• **What this task involves**
Search the entries for the word "elements". Copy every line where it turns up.

(Listed records begins)

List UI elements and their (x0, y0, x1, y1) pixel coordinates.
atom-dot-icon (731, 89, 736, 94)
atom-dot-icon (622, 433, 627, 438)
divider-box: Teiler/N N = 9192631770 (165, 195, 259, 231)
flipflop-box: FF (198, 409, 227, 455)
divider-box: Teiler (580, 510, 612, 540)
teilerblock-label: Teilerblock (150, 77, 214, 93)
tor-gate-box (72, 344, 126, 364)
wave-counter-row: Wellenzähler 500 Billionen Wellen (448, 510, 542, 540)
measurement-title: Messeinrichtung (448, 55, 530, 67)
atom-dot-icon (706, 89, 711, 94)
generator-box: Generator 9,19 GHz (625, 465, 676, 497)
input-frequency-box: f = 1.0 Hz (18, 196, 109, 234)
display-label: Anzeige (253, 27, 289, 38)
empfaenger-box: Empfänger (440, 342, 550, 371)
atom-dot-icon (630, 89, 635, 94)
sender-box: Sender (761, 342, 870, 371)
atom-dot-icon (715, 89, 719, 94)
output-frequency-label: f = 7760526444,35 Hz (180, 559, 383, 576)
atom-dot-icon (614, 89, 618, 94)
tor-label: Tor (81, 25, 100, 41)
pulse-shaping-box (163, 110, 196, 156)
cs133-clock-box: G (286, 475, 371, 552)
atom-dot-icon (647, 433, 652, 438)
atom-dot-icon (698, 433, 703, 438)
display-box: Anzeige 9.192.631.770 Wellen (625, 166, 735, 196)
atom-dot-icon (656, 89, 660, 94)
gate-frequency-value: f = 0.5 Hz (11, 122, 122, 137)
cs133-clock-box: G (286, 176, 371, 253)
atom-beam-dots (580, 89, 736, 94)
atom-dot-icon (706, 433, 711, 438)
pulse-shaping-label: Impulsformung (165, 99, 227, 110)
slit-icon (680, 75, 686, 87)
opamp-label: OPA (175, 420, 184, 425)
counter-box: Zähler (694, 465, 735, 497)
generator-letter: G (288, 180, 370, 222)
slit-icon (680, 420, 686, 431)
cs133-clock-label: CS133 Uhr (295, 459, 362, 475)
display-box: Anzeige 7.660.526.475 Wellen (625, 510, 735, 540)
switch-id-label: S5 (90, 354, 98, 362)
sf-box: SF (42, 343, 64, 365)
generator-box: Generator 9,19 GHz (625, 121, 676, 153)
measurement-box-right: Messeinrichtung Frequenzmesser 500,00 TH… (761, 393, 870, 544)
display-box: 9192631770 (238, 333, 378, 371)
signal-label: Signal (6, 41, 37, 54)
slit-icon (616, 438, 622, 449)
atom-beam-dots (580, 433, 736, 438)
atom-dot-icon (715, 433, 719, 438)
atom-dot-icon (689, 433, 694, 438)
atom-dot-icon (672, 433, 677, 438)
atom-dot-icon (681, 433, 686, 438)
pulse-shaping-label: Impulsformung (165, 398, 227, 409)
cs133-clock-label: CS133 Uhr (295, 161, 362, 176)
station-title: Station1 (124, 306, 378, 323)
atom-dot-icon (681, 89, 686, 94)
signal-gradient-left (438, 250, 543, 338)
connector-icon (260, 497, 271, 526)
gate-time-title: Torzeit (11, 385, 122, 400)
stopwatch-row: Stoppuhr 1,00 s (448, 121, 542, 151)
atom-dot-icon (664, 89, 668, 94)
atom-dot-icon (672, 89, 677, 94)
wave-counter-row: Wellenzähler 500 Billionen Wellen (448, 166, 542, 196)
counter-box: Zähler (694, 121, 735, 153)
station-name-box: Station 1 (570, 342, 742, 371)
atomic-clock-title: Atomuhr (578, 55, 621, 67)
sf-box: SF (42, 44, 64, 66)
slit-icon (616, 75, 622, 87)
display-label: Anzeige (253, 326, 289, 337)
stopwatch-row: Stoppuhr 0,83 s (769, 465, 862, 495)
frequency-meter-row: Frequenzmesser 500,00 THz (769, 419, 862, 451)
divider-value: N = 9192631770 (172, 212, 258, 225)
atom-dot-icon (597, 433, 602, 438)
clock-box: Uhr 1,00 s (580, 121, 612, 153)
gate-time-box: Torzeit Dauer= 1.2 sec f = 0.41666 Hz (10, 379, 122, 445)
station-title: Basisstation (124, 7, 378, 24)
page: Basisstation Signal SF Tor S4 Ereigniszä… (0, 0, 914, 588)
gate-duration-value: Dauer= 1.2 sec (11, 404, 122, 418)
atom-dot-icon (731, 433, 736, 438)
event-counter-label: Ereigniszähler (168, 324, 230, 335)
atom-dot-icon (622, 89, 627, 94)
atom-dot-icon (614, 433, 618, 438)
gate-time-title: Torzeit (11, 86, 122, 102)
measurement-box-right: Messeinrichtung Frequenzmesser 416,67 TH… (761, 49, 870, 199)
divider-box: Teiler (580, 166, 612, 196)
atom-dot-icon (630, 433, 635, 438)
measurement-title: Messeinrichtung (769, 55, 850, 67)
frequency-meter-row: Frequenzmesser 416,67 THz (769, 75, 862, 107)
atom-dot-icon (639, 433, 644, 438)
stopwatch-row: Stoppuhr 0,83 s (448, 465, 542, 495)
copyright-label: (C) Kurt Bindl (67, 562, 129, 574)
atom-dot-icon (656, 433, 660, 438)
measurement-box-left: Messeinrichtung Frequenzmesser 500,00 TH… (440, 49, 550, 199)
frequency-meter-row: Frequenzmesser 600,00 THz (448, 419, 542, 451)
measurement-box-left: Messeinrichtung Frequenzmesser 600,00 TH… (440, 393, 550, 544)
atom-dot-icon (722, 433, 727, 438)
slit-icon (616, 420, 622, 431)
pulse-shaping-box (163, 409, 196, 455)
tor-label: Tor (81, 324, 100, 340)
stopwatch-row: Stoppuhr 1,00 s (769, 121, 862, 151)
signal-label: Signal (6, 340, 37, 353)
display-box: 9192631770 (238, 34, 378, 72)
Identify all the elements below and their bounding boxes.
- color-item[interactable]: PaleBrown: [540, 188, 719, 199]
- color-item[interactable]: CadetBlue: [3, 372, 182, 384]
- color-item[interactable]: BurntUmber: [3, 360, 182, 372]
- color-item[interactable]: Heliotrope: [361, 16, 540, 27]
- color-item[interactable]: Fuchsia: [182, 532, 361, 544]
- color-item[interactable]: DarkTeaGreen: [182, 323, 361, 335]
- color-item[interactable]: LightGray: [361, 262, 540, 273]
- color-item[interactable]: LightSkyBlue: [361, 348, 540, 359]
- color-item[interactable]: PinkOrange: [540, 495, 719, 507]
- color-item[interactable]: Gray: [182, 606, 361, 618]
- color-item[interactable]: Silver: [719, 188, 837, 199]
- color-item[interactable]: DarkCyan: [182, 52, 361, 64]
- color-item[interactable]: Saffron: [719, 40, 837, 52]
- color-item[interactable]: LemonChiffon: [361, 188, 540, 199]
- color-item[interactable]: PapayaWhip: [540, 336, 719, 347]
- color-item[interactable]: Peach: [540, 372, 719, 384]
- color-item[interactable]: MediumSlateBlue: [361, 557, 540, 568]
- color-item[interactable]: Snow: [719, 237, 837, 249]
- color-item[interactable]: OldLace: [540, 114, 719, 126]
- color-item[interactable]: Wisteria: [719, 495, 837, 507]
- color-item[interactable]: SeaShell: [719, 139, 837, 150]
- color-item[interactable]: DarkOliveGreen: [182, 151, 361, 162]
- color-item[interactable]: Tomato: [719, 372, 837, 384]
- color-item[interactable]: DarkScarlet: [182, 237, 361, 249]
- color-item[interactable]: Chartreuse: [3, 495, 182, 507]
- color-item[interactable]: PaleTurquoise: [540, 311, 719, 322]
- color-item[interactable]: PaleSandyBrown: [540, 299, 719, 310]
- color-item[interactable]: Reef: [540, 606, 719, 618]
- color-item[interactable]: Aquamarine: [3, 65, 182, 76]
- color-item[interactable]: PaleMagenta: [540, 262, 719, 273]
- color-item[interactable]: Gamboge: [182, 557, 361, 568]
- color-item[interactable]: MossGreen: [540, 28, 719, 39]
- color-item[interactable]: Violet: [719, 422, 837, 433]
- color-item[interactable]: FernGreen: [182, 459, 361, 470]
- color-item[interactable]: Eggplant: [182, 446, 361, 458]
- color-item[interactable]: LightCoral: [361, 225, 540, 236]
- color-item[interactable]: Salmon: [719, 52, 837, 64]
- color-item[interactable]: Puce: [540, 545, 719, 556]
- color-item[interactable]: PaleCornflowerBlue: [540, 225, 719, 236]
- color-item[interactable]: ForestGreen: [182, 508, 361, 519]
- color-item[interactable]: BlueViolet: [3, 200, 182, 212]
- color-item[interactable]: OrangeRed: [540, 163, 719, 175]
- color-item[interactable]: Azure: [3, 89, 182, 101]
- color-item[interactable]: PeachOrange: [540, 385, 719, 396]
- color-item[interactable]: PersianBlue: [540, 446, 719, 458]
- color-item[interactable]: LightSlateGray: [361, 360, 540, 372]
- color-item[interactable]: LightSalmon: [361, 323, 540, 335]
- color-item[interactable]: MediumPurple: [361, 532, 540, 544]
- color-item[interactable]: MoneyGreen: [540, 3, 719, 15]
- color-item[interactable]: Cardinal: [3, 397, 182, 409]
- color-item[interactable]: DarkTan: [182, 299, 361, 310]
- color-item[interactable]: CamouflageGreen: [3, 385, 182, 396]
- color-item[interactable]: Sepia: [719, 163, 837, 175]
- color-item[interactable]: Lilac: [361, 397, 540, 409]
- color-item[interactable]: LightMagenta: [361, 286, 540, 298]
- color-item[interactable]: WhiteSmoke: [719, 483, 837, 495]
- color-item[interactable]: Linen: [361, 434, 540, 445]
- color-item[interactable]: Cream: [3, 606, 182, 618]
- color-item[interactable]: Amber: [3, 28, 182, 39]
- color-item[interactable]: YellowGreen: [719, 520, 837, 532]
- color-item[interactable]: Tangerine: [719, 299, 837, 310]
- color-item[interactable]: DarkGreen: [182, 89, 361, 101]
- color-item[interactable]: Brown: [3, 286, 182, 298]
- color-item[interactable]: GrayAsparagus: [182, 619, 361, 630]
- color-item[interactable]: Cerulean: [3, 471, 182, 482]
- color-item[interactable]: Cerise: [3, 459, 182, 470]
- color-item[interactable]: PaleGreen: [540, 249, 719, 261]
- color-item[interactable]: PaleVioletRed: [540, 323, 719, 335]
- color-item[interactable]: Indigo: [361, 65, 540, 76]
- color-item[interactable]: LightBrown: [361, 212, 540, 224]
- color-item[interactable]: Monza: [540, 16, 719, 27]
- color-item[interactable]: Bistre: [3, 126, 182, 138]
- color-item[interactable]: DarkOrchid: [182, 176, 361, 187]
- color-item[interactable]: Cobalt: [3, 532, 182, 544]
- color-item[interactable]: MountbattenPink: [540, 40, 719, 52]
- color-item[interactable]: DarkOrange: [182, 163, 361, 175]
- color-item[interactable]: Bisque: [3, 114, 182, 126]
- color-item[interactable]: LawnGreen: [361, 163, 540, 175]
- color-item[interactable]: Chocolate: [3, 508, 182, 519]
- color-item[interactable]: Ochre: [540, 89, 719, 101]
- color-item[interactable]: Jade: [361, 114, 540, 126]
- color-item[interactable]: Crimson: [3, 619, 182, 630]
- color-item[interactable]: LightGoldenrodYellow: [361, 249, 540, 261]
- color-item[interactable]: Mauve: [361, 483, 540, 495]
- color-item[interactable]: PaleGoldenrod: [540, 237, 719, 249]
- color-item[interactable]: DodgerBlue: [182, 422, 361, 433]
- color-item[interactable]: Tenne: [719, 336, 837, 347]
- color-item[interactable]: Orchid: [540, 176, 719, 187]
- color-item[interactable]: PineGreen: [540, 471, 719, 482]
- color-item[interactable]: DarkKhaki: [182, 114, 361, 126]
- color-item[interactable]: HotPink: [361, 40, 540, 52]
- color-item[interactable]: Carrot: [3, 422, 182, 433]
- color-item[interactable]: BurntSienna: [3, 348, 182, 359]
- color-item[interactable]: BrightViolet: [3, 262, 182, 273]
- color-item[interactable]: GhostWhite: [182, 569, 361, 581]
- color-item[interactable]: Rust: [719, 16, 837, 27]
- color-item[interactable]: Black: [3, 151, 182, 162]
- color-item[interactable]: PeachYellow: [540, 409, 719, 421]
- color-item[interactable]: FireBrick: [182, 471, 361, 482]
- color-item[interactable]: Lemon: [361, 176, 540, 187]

(Listed records ends)

• **Solution**
List UI elements and their (x0, y0, x1, y1) pixel coordinates.
Identify all the elements below and their bounding boxes.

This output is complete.